* **Task requirements**
Please reproduce the data exactly and omit the pictures.

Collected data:
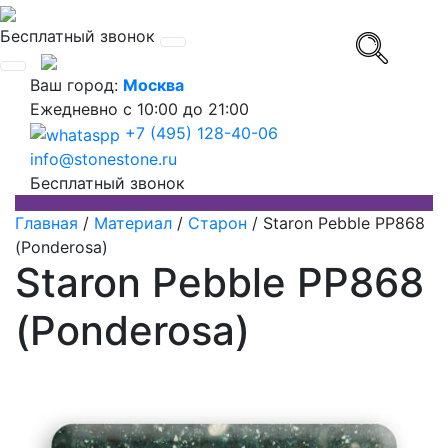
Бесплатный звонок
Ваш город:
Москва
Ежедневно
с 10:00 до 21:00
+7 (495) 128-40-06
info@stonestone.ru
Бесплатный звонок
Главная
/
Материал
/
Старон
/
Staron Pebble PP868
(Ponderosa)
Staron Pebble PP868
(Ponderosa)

* **Task answer**
Бесплатный звонок
Ваш город:
Москва
Ежедневно
с 10:00 до 21:00
+7 (495) 128-40-06
info@stonestone.ru
Бесплатный звонок
Главная
/
Материал
/
Старон
/
Staron Pebble PP868
(Ponderosa)
Staron Pebble PP868
(Ponderosa)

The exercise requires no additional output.